А случилось с Виктором Яковлевичем следующее. Оказавшись в Москве на Ленинградском вокзале и умаявшись в ожидании поезда, он зашел в зал, где, как пишет, "были и буфет, и мягкие стулья, чтобы отдохнуть". Уточняет, что вдвоем зашли – "с полковником, оба защитники Москвы". И вот тут же подскочила к ним девушка, сделала категорически заграждающий жест и бесцеремонно грубо (выражение Виктора Яковлевича) заявила:
– Здесь вам нельзя. Это бизнес-зал.
Дальше приведу цитату из письма дословно, дабы непосредственнее дошла до каждого острота ветеранской реакции: "Я сказал: "Значит, это для воров и спекулянтов, а нам нельзя? Как в Америке известных времен: "Вход неграм и собакам воспрещается". Больше распространяться не стал. О чем говорить, когда все ясно. И скандалить мы не стали, понимая, что бесполезно. Однако успели заметить: там сидели несколько этих так называемых бизнесменов и жрали, пили, громко гоготали. А мы повернулись и ушли".
Ветеран погорячился?
Ну да, кто-нибудь опять-таки скажет: старики возмутились, но ведь в самом деле не положено каждому в специальный зал заходить. Дескать, если бизнес-зал, то для бизнесменов. И чего это всех их обзывать ворами и спекулянтами? Разве сплошь бизнесмены таковы и нет среди них честных людей?
Проще всего ответить, что погорячился ветеран. А попробуем-ка уразуметь истоки этой его горячности, в которой явственно послышалось мне разбуженное классовое чувство. Оно и дальше звучит в письме, которое буду цитировать, не убирая и не смягчая резкости автора, местами крайней:
"Все отобрали у нас эти сволочи Чубайсы, Абрамовичи, Дерипаски, Грефы, Вексельберги, Потанины, Фридманы, Прохоровы, Керимовы и т.д. У всех этих воров необъятные миллиарды – и под прикрытием своей власти продолжают воровать.

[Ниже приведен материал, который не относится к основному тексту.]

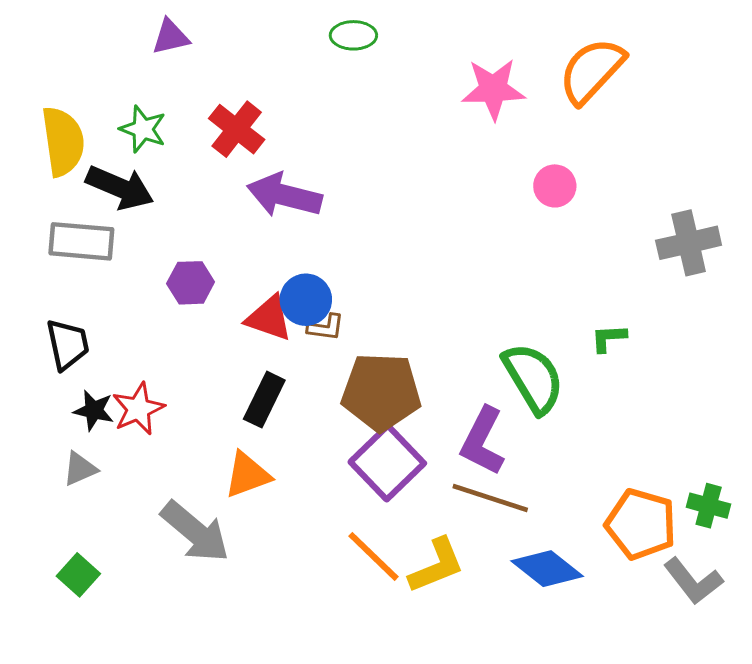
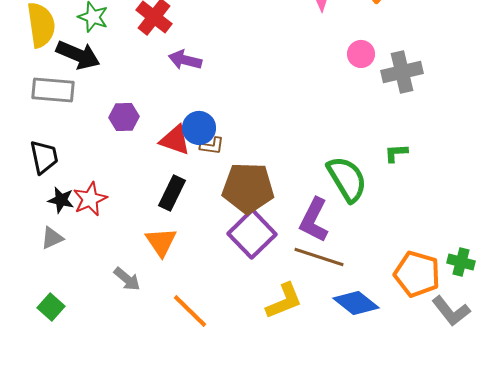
purple arrow: (284, 195) -> (185, 60), size x0.7
gray cross: (689, 243) -> (402, 72), moved
orange triangle: (247, 475) -> (161, 242), turned -44
gray arrow: (195, 532) -> (127, 279), size x0.6
orange line: (373, 556) -> (190, 311), moved

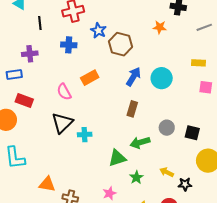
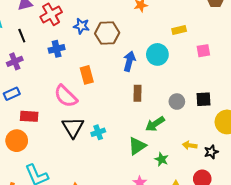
purple cross: (30, 54) -> (15, 61), moved
yellow rectangle: (199, 63) -> (179, 30), moved
orange rectangle: (90, 78) -> (87, 75), turned -60
pink semicircle: (64, 92) -> (66, 96), size x1.4

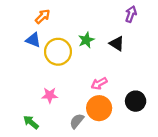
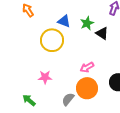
orange arrow: (43, 16) -> (28, 10), moved, turned -80
blue triangle: (33, 40) -> (64, 21), moved
green star: (86, 40) -> (87, 23), moved

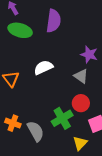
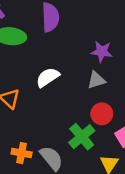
gray triangle: (81, 76) -> (96, 80), turned -42

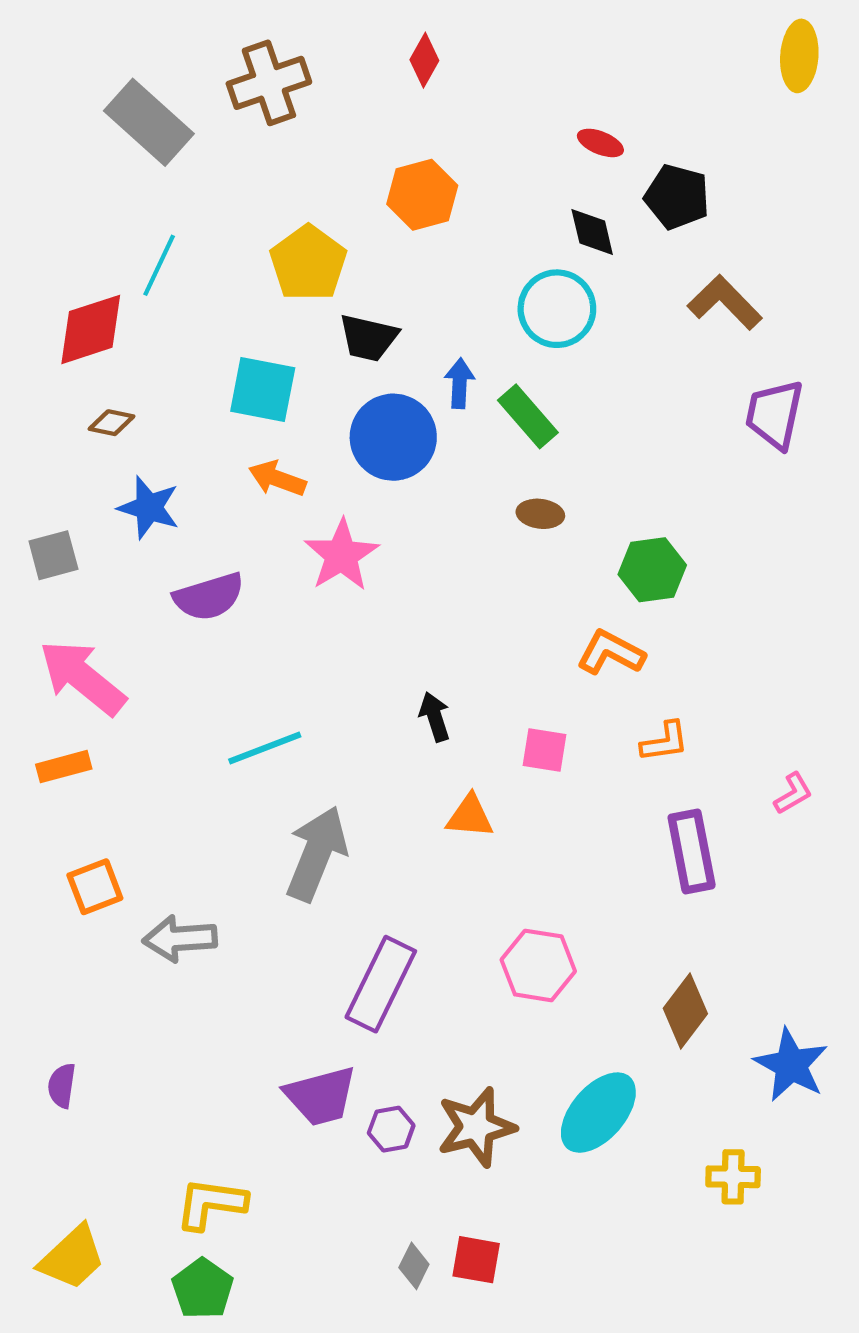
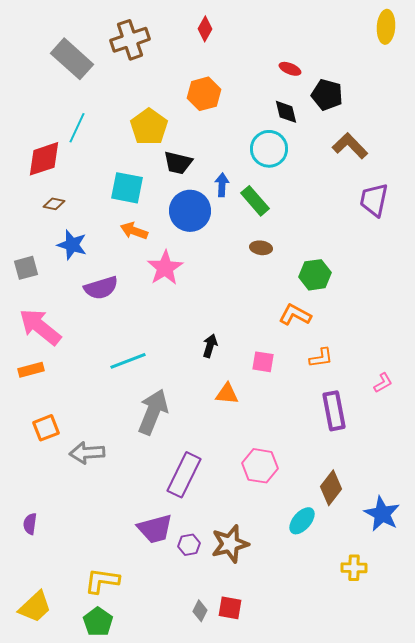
black arrow: (435, 717) -> (210, 346), turned 35
cyan ellipse: (598, 1113) -> (302, 521), moved, size x0.7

Вот я хочу спросить: зачем мы воевали? В конечном счете – для кого? Сейчас берут в солдаты из бедных семей, чтобы их защищать. А нас, если выразим недовольство чем-то, милиция дубинками разгоняет. Кто же ветеранов защитит, за нас заступится? Жаль, что мы состарились. Жаль, что уже не в состоянии как следует постоять за себя. Так что теперь любой, кто захочет, может нас как угодно оскорблять и унижать. Обобрали, да еще издеваются и глумятся над нами, с презрением и брезгливостью смотрят – как на быдло!"